From June to September each year the apprentices were required to undergo Military training, where they were taught the basics of military drill and fieldcraft for which external military instructors were brought in. This included two weeks of intensive training on the ground in either "Kilbride Military Camp" or the Glen of Imaal in Co. Wicklow. Upon completion of the 3 years the apprentices achieved the rank of "2 Star Private" or "Ordinary Seaman" in the case of Naval Apprentices.

=== 9 Weeks of 3 Star Training ===
After completing the 3 years in Devoy Barracks army apprentices were then relocated to a different barracks somewhere in Ireland for 9 weeks to undergo the standard "3 Star Private" military training. Naval apprentices were deployed to the Irish Naval Base in Haulbowline, Co. Cork for Mechanician training. After these 9 weeks the army apprentices were then posted to their new units in the various barracks scattered around Ireland to undergo the 4th year "On the Job" training.

=== 4th year of "On the job" training ===
(Radio Technicians attended the School of Signals in the Curragh Camp. Upon completing this year the Radio Technicians were deployed to different barracks throughout Ireland). The Naval Apprentices would complete additional technical training in the Naval College in Haulbowline before being posted to a Naval ship, usually as an "Able Mechanician" until their 4th apprenticeship year was complete.

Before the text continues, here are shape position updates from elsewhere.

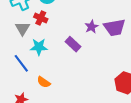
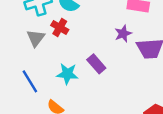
purple star: (92, 27) -> (123, 34), moved
cyan star: (39, 47) -> (67, 74), moved

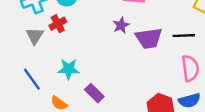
red cross: (60, 28) -> (58, 24), turned 35
purple rectangle: (96, 64) -> (94, 93), moved

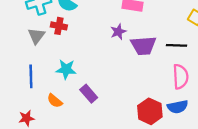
red cross: (58, 24) -> (59, 26), turned 35
blue line: (32, 79) -> (31, 76), turned 30

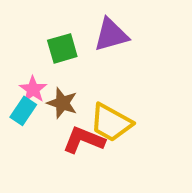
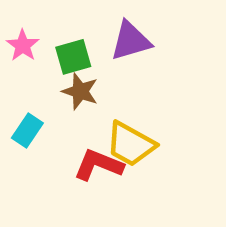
pink star: (33, 89) -> (23, 45), moved
brown star: (62, 103) -> (80, 91), moved

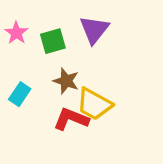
purple triangle: (131, 41) -> (94, 30), turned -36
brown star: (80, 91) -> (66, 81), moved

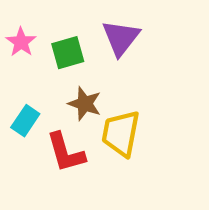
yellow trapezoid: (94, 104) -> (121, 133), turned 72
red L-shape: (71, 119) -> (66, 152), moved, turned -128

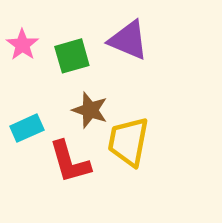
purple triangle: (121, 38) -> (128, 40), turned -45
cyan rectangle: (25, 121) -> (27, 128), turned 32

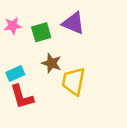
pink star: (22, 45) -> (13, 26), turned 30
red L-shape: (70, 162) -> (22, 97), moved

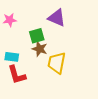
green square: (41, 32) -> (37, 36), moved
cyan rectangle: (15, 74) -> (12, 57), turned 32

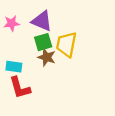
purple triangle: (57, 18) -> (42, 21), moved
yellow trapezoid: (57, 63) -> (66, 44), moved

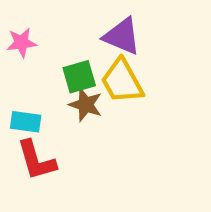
purple triangle: (42, 21) -> (122, 36), moved
yellow trapezoid: (66, 44) -> (122, 81), turned -40

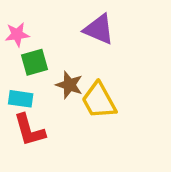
green square: (79, 77) -> (35, 62), moved
yellow trapezoid: (122, 81) -> (99, 101), moved

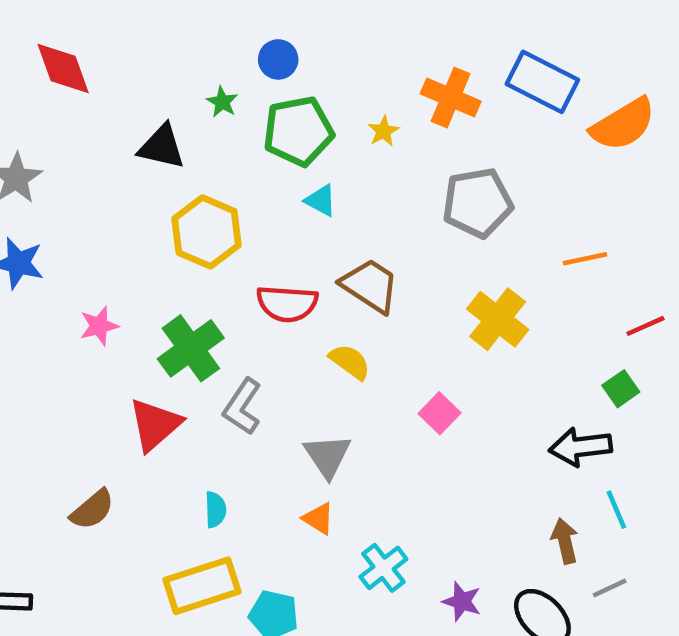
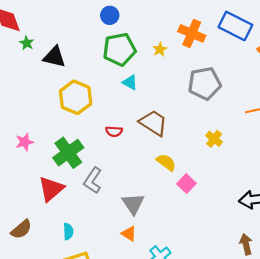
green star: (222, 102) -> (27, 43), moved
red semicircle: (287, 304) -> (114, 131), size x0.6
yellow cross: (498, 319) -> (214, 139), size x0.6
yellow semicircle: (350, 362) -> (166, 162), moved
cyan semicircle: (215, 510) -> (68, 231), moved

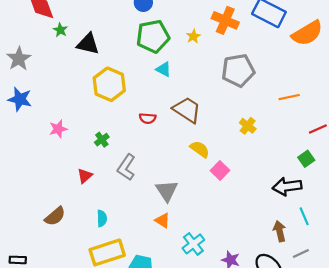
green cross: (68, 153) -> (102, 140), size x0.5
red triangle: (51, 189) -> (85, 176), size x0.6

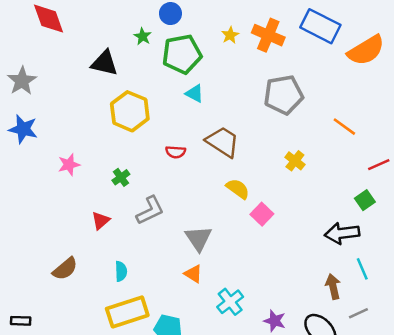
green star: (60, 30) -> (143, 36), moved
yellow star: (193, 36) -> (230, 35), moved
orange line: (289, 97) -> (344, 127), turned 48
gray L-shape: (126, 167) -> (150, 210), turned -150

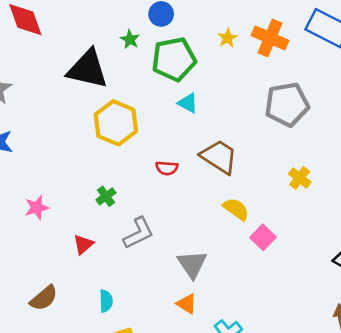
black triangle: (104, 63) -> (88, 69), size x1.4
pink star: (69, 165) -> (37, 208), moved

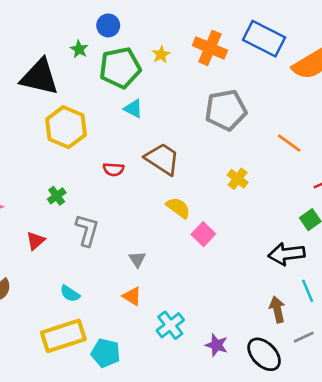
yellow star: (228, 38) -> (161, 55), moved
gray L-shape: (138, 233) -> (87, 230), turned -48
gray triangle: (192, 264) -> (137, 259), size x0.6
cyan semicircle: (106, 301) -> (70, 294), moved, turned 126

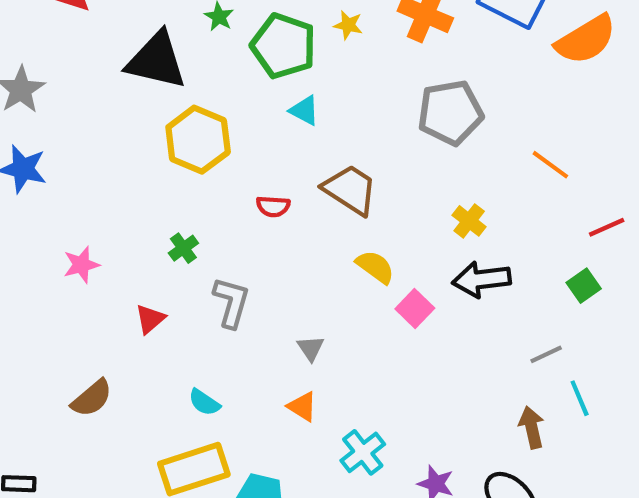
yellow star: (161, 55) -> (348, 25), turned -30
green pentagon: (120, 68) -> (284, 46), turned 30
black arrow: (286, 254) -> (482, 279), moved
gray line: (304, 337) -> (546, 354), moved

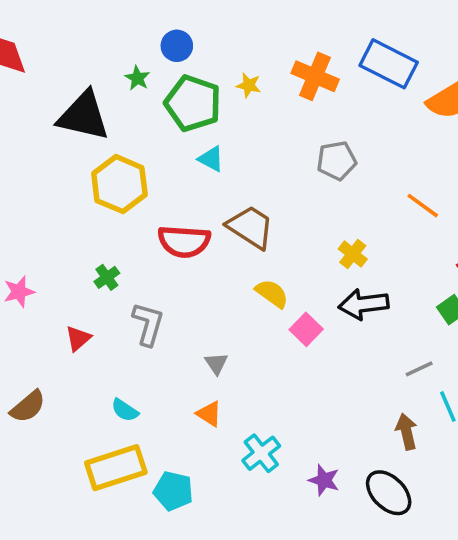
gray pentagon: (450, 113) -> (337, 161), size x0.7
red semicircle: (273, 206) -> (184, 241), size x1.8

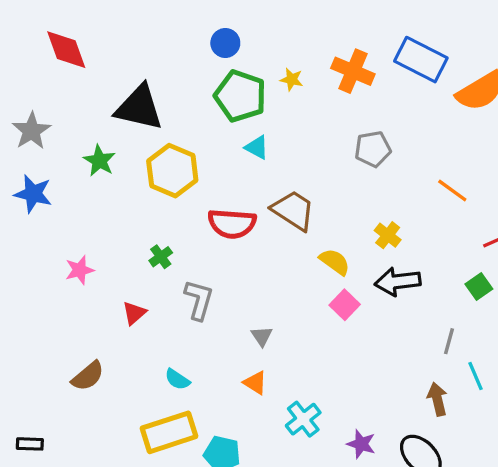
green star: (137, 78) -> (99, 161), moved, size x1.4
yellow semicircle: (272, 293) -> (335, 262), moved
gray line: (419, 369) -> (449, 341), turned -50

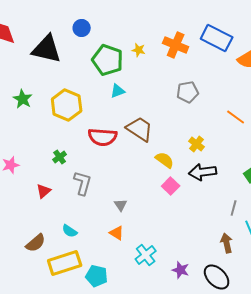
blue circle: (225, 43) -> (82, 28), moved
black triangle: (139, 108) -> (47, 49), moved
cyan triangle: (257, 147) -> (118, 91), turned -49
brown semicircle: (88, 376) -> (36, 243), moved

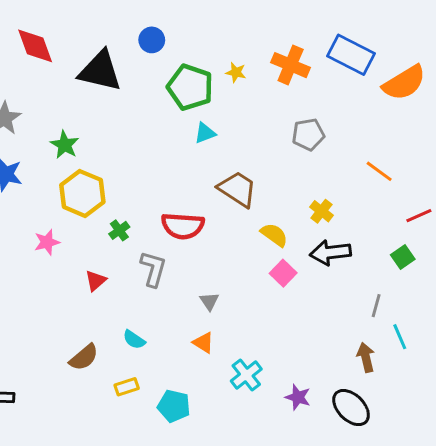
yellow hexagon: (67, 105) -> (82, 193), moved
red semicircle: (103, 137) -> (183, 226), moved
yellow rectangle: (65, 263) -> (127, 387), size x0.5

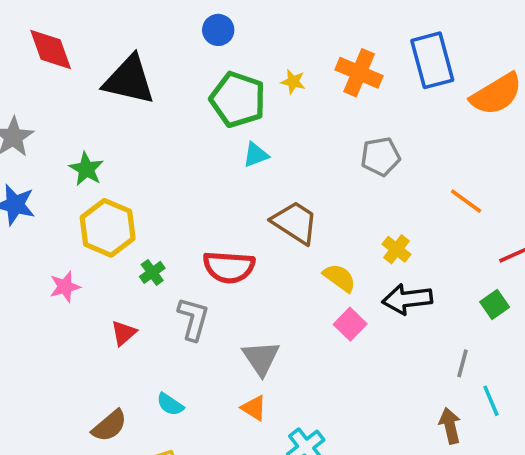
blue circle: (152, 40) -> (218, 30), moved
blue rectangle: (351, 55) -> (432, 60), turned 48
gray triangle: (209, 301) -> (261, 358), size x1.6

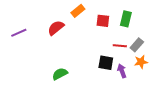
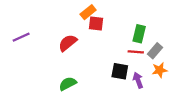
green rectangle: (126, 19) -> (139, 34), moved
red square: (103, 21) -> (96, 24), moved
red semicircle: (56, 28) -> (68, 43), moved

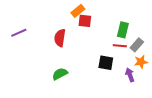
red semicircle: (68, 43) -> (60, 38), turned -42
purple arrow: (138, 80) -> (130, 75), moved

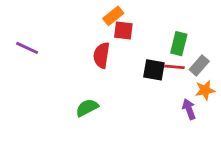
purple line: (19, 33) -> (27, 48), turned 49
red semicircle: (60, 38) -> (102, 55), moved
black square: (106, 63) -> (154, 70), moved

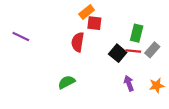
black square: (154, 70) -> (118, 53), turned 30
orange star: (205, 90) -> (157, 85), moved
purple arrow: (189, 109) -> (129, 83), moved

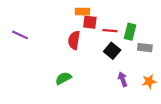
orange rectangle: (87, 12) -> (82, 12), turned 40
gray rectangle: (152, 50) -> (145, 48), turned 56
red line: (133, 51) -> (110, 31), moved

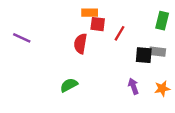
red line: (110, 31) -> (120, 33), turned -64
green rectangle: (130, 32) -> (162, 21), moved
black square: (112, 51) -> (144, 55), moved, turned -35

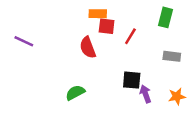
green rectangle: (162, 21) -> (166, 17), moved
red semicircle: (80, 44) -> (88, 47), turned -30
black square: (144, 55) -> (132, 80), moved

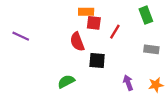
green rectangle: (166, 17) -> (146, 15), turned -35
black square: (132, 80) -> (97, 60), moved

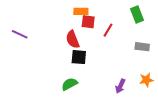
black square: (97, 60) -> (79, 57), moved
green semicircle: (66, 81) -> (69, 84), moved
purple arrow: (128, 83) -> (120, 86), moved, turned -136

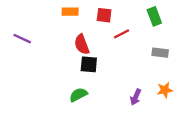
orange rectangle: (81, 11) -> (70, 12), moved
red square: (88, 22) -> (104, 15), moved
red line: (108, 30) -> (122, 34), turned 32

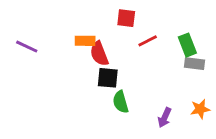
orange rectangle: (70, 12) -> (85, 41), moved
green rectangle: (154, 16) -> (187, 45), moved
green semicircle: (78, 95) -> (121, 102), moved, turned -78

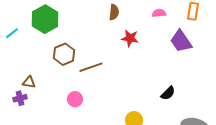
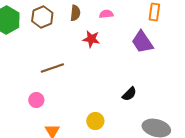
pink semicircle: (159, 13) -> (106, 14), moved
brown hexagon: (64, 54) -> (42, 17), moved

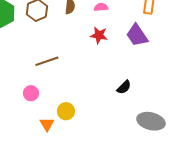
red star: (91, 39) -> (99, 35), moved
yellow circle: (95, 121) -> (66, 111), moved

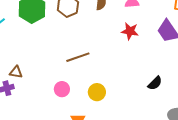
yellow circle: (66, 111) -> (97, 92), moved

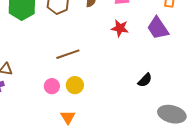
yellow circle: (97, 92) -> (75, 85), moved

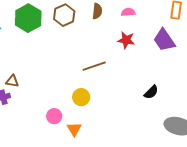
brown line: (68, 54) -> (94, 66), moved
pink circle: (52, 86) -> (54, 116), moved

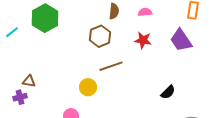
brown hexagon: (64, 15) -> (100, 36), moved
yellow circle: (81, 97) -> (88, 87), moved

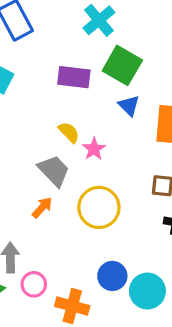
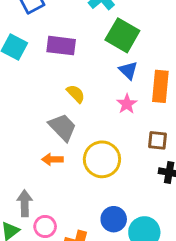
purple rectangle: (74, 77) -> (61, 46), moved
pink star: (94, 149) -> (127, 104), moved
orange arrow: (42, 207) -> (52, 159), turned -132

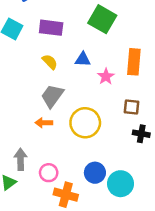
blue triangle: (128, 70) -> (83, 59), moved, turned -42
yellow semicircle: (76, 94) -> (50, 62), moved
gray trapezoid: (63, 127) -> (52, 96), turned -100
pink circle: (45, 226) -> (49, 173), moved

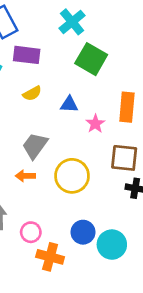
purple rectangle: (51, 28) -> (27, 55), moved
yellow semicircle: (50, 62) -> (32, 93), moved, turned 105
brown square: (131, 107) -> (124, 158), size x1.5

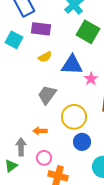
blue triangle: (69, 104) -> (72, 65), size x1.6
orange arrow: (25, 176) -> (40, 131), moved
blue circle: (83, 232) -> (82, 142), moved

== Naval apprentices in the AAS ==
The 32nd platoon was the first mixed Army/Navy apprentice platoon in the Irish Defence Force (PDF).
5 Electrical Artificer and 5 Engine Room Artificer apprentices from the Irish Naval Service spent the first 6 weeks at the Naval depot in Haulbowline island, before joining 20 Army colleagues in the AAS at Devoy Barracks. The Naval detachment were accompanied by a Naval Non Commissioned Officer for the duration of the 3 years of training, initially a Senior chief petty officer. The Navy apprentices wore naval uniform for the duration of their time at the AAS and did not wear the AAS insignia flash.
Mixed platoons continued until the eventual closure of the School on a cost basis.

== Dress code ==
Apprentices wore the normal army issue uniform of the time. However, they were unique in having a blue patch on their beret behind the brass "Óglaigh na hÉireann" cap badge, rather than the standard red patch worn by other military personnel. They also wore a blue lanyard hanging from their shoulder on their formal Number 1 dress uniform.